Russia pardons ex-policeman convicted of journalist’s murder
Sergei Khadzhikurbanov signed a contract to participate in a military operation in Ukraine and was granted freedom.
(FILES) Suspected Ibragim Makhmudov (L) and Sergei Khadzhikurbanov, former special police unit officer, wait for the beginning of the Moscow Military Court session in Moscow on August 7, 2009. The court opened a new trial into the 2006 murder of Russian journalist Anna Politkovskaya after the supreme court overturned acquittals in the previous process. – Russian former detective Sergei Khadzhikurbanov, who was convicted over the 2006 killing of investigative journalist Anna Politkovskaya, has been pardoned after fighting in Ukraine, his lawyer told AFP on November 14, 2023. (Photo by ANDREI SMIRNOV / AFP)
Russian authorities have pardoned a former policeman jailed over the 2006 killing of investigative journalist Anna Politkovskaya after he fought in Ukraine, his lawyer said on Tuesday.
Sergei Khadzhikurbanov was one of five people jailed in connection with the murder of Politkovskaya, who worked for the independent Novaya Gazeta newspaper. She was shot dead in the lift of her Moscow apartment block aged 48.
“As a special forces fighter, (Khadzhikurbanov) was invited to sign a contract to participate in the special military operation. Which he did,” lawyer Alexei Mikhalchik told AFP.
Pardoned by the president
“When the contract expired, he was pardoned by presidential decree,” Mikhalchik said.
Khadzhikurbanov went on to sign another contract as a volunteer and is still fighting in Ukraine, he added.
Thousands of prisoners are thought to have been sent to the battlefield since Moscow launched its offensive last February, with critics warning some have committed new crimes after returning home.
Khadzhikurbanov was initially acquitted of Politkovskaya’s killing by a jury in 2009, embarrassing prosecutors.

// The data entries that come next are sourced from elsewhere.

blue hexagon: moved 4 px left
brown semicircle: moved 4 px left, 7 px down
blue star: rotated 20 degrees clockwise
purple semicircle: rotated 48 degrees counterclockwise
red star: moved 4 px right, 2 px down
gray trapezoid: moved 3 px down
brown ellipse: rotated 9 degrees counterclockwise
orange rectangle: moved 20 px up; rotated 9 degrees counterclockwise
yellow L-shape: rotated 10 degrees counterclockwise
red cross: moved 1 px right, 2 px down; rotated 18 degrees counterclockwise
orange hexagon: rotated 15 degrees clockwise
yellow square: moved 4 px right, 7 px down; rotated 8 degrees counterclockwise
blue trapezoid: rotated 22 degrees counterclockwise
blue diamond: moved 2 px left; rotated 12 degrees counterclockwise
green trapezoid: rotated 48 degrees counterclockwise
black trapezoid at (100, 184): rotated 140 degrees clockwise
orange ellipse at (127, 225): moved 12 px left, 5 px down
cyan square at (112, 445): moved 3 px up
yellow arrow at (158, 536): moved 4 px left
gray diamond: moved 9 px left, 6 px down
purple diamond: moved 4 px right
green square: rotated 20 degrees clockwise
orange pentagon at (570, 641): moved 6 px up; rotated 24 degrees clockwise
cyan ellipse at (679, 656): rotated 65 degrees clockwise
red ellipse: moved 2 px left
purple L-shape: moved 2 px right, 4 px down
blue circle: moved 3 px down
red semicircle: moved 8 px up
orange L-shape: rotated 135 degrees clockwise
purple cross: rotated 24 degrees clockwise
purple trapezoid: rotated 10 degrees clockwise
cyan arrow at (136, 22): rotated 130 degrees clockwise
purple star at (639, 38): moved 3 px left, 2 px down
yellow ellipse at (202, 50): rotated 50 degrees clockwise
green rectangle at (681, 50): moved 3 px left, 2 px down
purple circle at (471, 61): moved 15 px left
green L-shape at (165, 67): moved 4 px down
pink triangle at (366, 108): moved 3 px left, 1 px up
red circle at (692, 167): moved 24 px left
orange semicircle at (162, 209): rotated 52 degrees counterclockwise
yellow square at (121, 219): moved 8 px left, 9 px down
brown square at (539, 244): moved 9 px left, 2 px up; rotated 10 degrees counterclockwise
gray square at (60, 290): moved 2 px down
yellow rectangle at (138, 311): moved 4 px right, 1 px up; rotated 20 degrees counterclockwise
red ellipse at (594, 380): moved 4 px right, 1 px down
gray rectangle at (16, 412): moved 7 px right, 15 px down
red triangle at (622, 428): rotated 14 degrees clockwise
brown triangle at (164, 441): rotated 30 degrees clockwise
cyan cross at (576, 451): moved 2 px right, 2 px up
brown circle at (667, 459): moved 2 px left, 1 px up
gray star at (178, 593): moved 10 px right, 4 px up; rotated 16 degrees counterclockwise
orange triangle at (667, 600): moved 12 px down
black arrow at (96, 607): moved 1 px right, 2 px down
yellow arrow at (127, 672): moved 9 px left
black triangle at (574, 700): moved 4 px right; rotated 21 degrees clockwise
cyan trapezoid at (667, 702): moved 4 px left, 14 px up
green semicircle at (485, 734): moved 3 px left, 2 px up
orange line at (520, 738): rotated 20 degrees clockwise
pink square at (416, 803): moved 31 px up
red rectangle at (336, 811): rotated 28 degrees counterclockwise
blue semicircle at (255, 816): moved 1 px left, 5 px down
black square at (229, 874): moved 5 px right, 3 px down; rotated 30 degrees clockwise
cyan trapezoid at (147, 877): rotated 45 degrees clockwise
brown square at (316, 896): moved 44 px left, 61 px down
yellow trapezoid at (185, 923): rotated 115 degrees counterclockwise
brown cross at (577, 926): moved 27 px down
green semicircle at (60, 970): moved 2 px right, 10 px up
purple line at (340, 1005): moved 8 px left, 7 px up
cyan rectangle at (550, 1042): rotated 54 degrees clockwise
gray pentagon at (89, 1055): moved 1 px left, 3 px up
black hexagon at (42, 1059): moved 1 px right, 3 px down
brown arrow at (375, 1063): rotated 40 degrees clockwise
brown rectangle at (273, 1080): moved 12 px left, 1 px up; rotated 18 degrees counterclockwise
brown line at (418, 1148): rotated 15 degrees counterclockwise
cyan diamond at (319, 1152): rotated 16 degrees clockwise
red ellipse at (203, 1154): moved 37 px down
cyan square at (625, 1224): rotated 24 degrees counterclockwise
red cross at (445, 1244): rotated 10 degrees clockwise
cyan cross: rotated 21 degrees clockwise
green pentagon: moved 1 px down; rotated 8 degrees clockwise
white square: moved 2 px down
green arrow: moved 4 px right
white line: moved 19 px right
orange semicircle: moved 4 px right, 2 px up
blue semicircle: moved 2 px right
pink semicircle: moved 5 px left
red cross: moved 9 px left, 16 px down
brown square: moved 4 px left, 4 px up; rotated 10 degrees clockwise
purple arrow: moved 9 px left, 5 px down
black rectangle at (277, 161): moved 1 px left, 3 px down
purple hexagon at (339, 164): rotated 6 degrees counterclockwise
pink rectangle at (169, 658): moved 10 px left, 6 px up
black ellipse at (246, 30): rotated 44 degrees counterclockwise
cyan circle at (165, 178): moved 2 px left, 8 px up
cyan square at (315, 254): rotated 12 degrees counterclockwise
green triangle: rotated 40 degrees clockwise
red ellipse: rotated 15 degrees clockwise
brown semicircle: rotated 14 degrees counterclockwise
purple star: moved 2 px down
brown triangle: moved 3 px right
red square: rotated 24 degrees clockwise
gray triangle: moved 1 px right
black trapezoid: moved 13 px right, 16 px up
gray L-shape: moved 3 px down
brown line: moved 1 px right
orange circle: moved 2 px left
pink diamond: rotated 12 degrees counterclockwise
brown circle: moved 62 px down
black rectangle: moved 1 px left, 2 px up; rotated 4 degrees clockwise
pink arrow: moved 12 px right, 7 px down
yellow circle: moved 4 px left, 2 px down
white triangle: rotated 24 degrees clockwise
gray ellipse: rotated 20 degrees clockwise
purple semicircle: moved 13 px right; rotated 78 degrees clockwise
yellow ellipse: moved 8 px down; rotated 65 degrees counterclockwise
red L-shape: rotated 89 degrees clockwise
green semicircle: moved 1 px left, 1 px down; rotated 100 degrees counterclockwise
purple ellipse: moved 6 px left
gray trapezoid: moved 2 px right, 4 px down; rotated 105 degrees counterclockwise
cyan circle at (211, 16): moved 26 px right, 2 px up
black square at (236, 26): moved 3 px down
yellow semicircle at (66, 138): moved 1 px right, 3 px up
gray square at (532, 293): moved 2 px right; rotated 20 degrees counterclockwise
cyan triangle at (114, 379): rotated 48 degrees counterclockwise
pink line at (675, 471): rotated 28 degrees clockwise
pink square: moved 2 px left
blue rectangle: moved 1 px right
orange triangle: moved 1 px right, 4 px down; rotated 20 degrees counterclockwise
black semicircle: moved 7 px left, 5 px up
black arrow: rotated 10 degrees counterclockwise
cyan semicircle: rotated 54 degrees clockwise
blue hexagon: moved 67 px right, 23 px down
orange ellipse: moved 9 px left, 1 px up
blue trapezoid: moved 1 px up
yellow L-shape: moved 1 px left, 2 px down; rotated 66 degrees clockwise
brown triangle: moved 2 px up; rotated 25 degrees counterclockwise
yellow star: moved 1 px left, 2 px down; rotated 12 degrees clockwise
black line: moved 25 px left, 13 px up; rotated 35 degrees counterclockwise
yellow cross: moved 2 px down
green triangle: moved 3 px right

But after the Supreme Court threw out the original verdict he was sentenced in 2014 to 20 years in prison.
Sentence cut short
He would have served until at least 2030 had he not been pardoned, his lawyer said.
Her children and the editorial board of the Novaya Gazeta newspaper, which is now banned in Russia, said in a statement that they had not been told in advance about Khadzhikurbanov’s pardon.
“For us, this pardon is not evidence of the redemption and remorse of the murderer,” they said.
“It is a monstrous fact of injustice and arbitrariness, a desecration of the memory of a person killed for their beliefs and the fulfilment of their professional duty.”
The head of Reporters Without Borders, Christophe Deloire, said Putin had “graced” the murder accomplice, calling it “the usual cynicism by the Kremlin chief.”
Atone with blood
Politkovskaya was well known for her forthright criticism of the Kremlin, denouncing alleged abuses by Chechen leader Ramzan Kadyrov and writing a scathing book on President Vladimir Putin’s rise to power.
While Khadzhikurbanov and four others were jailed for carrying out the killing, the European Court of Human Rights in 2018 criticised Russian investigators for failing to properly look into who contracted the crime.
Politkovskaya had written books and articles detailing what she described as brutality by Russian and pro-Russian security forces during the Chechen war, and had allegedly faced intimidation from Putin-ally Kadyrov and his subordinates.
Khadzhikurbanov’s pardon, which was first reported by the RBC and Baza news outlets, comes amid renewed scrutiny surrounding the use of convicts in Ukraine, after the controversial pardon of a man who had brutally murdered his ex-girlfriend.
One of many prisoner recruits
The Kremlin last week acknowledged the use of prisoner recruits to fight in the conflict and said convicts who “atone for their crime on the battlefield with blood” could be pardoned.
“They are atoning with blood in storm brigades, under bullets and under shells,” Kremlin spokesman Dmitry Peskov said on Friday.
President Vladimir Putin said in September that Russian prisoners who died in Ukraine had “redeemed themselves” in the eyes of society.
Russia has probably recruited 100,000 people from prisons to fight, Olga Romanova, head of an independent prisoners’ rights group has estimated.
Russian media outlets have reported several instances of released prisoners going on to commit serious offences, including murders, after leaving the army.